[[ DATA LISTING, beginning ]]
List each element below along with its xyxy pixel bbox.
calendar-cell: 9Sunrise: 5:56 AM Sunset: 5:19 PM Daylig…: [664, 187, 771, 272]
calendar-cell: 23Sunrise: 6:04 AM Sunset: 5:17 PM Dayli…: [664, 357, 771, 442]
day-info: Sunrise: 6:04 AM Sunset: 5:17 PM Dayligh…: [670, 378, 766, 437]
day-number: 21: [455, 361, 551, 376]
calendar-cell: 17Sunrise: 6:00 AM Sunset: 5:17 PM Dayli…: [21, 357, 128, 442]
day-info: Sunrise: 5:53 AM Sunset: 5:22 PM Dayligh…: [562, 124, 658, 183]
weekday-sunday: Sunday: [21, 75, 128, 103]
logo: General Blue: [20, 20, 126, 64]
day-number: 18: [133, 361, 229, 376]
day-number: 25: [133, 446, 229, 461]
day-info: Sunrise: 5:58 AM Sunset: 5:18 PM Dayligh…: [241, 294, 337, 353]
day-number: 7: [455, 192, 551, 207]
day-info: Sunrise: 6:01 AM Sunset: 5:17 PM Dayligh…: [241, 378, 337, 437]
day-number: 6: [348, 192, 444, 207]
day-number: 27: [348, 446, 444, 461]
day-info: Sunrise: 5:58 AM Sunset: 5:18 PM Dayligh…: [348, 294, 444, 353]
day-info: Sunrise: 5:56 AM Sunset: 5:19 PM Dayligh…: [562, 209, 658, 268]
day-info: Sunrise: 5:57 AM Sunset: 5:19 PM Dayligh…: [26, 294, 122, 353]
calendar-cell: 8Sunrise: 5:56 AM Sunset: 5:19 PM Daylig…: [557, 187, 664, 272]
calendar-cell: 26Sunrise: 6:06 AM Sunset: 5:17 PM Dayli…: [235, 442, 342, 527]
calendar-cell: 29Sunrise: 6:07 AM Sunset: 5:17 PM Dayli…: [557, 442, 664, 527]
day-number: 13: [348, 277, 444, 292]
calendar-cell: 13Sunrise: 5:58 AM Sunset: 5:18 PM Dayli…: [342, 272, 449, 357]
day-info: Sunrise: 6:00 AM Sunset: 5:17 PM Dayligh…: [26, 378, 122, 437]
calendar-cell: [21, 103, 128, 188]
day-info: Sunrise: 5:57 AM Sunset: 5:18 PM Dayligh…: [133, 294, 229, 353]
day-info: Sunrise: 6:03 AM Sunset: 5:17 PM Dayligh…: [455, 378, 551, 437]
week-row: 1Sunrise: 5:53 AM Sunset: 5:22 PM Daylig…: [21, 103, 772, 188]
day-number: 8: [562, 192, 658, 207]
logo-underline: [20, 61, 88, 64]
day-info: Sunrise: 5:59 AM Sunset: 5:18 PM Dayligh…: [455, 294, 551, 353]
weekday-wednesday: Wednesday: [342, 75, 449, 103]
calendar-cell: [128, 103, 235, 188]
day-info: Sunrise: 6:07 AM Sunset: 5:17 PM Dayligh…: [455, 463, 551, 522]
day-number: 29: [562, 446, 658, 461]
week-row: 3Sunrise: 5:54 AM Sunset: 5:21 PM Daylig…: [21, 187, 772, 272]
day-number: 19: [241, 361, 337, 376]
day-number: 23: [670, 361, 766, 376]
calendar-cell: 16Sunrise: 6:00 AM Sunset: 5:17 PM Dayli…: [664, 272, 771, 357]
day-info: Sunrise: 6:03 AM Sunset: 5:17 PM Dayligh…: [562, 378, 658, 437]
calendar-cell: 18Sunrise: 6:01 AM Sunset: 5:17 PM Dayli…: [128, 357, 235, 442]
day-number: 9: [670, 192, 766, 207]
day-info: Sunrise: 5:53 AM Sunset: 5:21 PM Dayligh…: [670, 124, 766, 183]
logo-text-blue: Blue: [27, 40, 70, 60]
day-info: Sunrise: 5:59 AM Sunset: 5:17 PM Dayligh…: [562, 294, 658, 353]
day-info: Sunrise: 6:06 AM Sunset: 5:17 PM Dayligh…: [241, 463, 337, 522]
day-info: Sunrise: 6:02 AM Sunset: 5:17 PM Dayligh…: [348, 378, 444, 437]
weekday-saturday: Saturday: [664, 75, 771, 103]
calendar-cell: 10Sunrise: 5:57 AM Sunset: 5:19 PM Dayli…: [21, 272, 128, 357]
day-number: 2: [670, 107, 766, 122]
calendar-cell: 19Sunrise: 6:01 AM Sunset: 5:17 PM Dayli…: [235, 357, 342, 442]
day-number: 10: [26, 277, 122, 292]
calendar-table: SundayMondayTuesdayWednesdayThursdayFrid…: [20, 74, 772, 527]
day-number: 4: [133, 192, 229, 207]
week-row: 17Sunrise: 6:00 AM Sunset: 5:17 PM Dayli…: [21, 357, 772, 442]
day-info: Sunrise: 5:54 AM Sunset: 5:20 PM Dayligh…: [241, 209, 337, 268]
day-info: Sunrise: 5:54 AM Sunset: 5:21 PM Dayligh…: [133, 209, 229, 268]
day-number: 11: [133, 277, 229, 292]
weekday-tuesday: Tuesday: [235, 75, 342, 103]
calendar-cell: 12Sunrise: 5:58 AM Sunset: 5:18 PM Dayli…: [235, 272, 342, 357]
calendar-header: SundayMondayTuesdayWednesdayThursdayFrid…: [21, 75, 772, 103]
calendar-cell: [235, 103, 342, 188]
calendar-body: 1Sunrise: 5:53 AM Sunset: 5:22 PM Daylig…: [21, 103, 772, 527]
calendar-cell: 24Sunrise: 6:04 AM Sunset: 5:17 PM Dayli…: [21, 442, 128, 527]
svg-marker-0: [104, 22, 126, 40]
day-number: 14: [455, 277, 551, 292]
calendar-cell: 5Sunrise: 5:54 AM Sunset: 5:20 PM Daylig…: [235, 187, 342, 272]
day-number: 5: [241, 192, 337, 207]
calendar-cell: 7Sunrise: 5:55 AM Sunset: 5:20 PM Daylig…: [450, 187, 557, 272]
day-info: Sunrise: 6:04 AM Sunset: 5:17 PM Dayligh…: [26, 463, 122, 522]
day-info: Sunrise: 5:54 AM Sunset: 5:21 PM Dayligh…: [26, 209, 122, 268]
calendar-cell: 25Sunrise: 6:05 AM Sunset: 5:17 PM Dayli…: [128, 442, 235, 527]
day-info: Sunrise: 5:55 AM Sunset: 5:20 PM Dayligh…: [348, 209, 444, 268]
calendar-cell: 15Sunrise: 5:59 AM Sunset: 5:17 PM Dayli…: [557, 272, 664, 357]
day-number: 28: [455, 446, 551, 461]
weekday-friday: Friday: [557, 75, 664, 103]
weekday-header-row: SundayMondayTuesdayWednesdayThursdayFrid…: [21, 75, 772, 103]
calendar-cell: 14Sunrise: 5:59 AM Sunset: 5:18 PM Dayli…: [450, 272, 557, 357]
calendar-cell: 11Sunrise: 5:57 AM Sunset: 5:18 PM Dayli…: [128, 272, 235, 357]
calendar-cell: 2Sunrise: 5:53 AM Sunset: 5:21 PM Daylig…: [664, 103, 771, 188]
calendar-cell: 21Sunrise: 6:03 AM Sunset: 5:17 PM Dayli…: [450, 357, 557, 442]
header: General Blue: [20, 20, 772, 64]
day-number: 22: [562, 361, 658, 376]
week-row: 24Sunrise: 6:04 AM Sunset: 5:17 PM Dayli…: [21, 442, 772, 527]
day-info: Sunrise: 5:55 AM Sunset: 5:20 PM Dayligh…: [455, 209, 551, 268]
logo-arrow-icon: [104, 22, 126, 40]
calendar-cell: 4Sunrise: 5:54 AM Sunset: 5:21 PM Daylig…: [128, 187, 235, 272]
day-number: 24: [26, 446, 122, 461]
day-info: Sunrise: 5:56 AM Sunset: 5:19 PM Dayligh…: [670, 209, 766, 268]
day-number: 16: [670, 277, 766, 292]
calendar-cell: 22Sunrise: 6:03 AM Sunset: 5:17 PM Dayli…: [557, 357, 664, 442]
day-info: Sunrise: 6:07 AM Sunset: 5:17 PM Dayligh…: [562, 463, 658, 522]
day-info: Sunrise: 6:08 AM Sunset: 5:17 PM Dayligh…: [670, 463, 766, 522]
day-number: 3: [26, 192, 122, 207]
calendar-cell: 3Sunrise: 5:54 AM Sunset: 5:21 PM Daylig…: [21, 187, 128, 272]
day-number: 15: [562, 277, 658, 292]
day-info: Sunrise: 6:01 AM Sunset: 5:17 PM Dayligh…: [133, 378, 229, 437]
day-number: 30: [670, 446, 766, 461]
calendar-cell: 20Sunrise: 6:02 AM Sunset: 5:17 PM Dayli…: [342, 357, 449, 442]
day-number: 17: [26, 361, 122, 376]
[[ DATA LISTING, end ]]
**WORK TO COMPLETE**
Find the word "header" in the entries, then copy out every line that has it.

**ANSWER BOX**
calendar-header: SundayMondayTuesdayWednesdayThursdayFrid…: [21, 75, 772, 103]
weekday-header-row: SundayMondayTuesdayWednesdayThursdayFrid…: [21, 75, 772, 103]
header: General Blue: [20, 20, 772, 64]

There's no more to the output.